» Problem to solve: Write out all of the records precisely. Skip anything that is a picture.

##### Listed entries

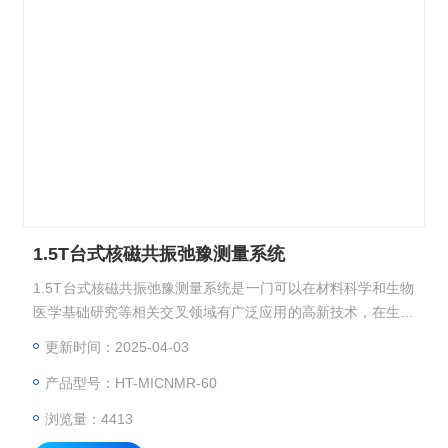
1.5T台式核磁共振弛豫测量系统
1.5T台式核磁共振弛豫测量系统是一门可以在材料科学和生物
医学基础研究等相关交叉领域有广泛应用的高新技术，在生物
医学基础研究和疾病相关的应用研究中都广阔前景的新技术。
更新时间：2025-04-03
以药物前期研究为对象的生物医学研究可以避免在人身上进行
产品型号：HT-MICNMR-60
实验带来的风险。
浏览量：4413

##########

» Result of the task:
1.5T台式核磁共振弛豫测量系统
1.5T台式核磁共振弛豫测量系统是一门可以在材料科学和生物
医学基础研究等相关交叉领域有广泛应用的高新技术，在生物
医学基础研究和疾病相关的应用研究中都广阔前景的新技术。
更新时间：2025-04-03
以药物前期研究为对象的生物医学研究可以避免在人身上进行
产品型号：HT-MICNMR-60
实验带来的风险。
浏览量：4413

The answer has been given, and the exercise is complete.